I think that both are important. We need to be good at the first aspect to make the second worthwhile. Given clear specifications that have aided communication, we then gain extra benefits from using them for driving development and testing. See ref3. If we don't do this, we lose some benefits, such as being able to trust the specifications into the future. However, it's easy to fall into various traps with automated testing so that specifications become a maintenance nightmare; the first of those traps is to write the specifications in terms of the implementation. We may cover the other traps in a later article.
Does the language depend on the tool that's used?
It does, assuming good tools, but only in terms of the basic form of the language. For example, a specification in FitLibrary will use tables, while in Cucumber it will be in plain text. Some tools follow certain language patterns (such as "Given, When, Then"), while others don't require such patterns to be used. But the basic concepts are independent of the tool used. So it should be straightforward to translate from one to the other. Note, however, that some weaker tools force certain forms that are not helpful for expressing specifications. Others are focussed at the implementation level, such as Selenium.

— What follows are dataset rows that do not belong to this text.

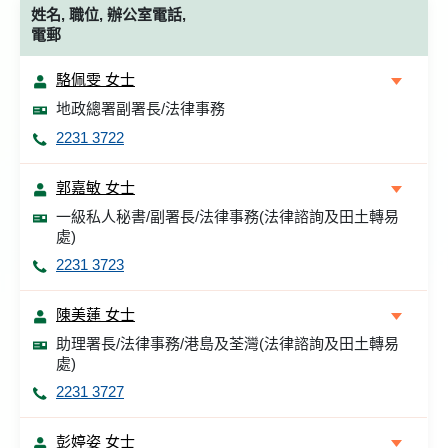
姓名, 職位, 辦公室電話,
電郵
駱佩雯 女士
地政總署副署長/法律事務
2231 3722
郭嘉敏 女士
一級私人秘書/副署長/法律事務(法律諮詢及田土轉易
處)
2231 3723
陳美蓮 女士
助理署長/法律事務/港島及荃灣(法律諮詢及田土轉易
處)
2231 3727
彭婷姿 女士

I want to connect my tests to the GUI of applications on a mobile emulator. How do I do that?
I'd design a table-based language that is specific to testing with the emulator and write fixturing code that maps from that language to the API of the emulator. I would, separately, design/evolve a language for the business level of the application, and write a mapping from the business level to the implementation level. That means that the business level specifications can be concise and focussed, and that a change to the GUI of the application running on the mobile will only require localised changes to the mapping between the two layers. A later article in this series will cover all of these steps with FitLibrary.